Filter task. Return each line of the material that holds the string "AtoM".

━━ Given data

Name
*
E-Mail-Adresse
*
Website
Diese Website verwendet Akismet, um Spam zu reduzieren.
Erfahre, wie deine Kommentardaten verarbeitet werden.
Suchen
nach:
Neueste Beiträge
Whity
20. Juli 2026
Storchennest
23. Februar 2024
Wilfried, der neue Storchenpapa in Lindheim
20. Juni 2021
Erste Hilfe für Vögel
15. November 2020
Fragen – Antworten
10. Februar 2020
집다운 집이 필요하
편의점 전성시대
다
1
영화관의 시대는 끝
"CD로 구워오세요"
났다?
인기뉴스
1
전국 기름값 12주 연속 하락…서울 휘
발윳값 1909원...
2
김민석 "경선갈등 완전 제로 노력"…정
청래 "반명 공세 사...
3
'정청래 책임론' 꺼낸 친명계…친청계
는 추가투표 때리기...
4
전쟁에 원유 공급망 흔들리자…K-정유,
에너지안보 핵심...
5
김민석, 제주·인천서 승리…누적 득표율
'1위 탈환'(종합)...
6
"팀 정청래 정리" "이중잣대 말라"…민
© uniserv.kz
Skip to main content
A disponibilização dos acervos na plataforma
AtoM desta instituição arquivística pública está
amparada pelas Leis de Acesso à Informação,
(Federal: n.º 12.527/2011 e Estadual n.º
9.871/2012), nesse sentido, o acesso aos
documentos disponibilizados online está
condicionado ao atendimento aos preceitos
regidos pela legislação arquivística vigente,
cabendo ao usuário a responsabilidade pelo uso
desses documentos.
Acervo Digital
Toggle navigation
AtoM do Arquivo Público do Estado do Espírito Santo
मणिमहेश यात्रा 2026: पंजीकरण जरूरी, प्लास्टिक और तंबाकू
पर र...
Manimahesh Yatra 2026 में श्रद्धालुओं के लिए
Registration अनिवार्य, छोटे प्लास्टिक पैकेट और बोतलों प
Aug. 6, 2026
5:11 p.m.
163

━━━━

Reply to the exercise:
AtoM desta instituição arquivística pública está
AtoM do Arquivo Público do Estado do Espírito Santo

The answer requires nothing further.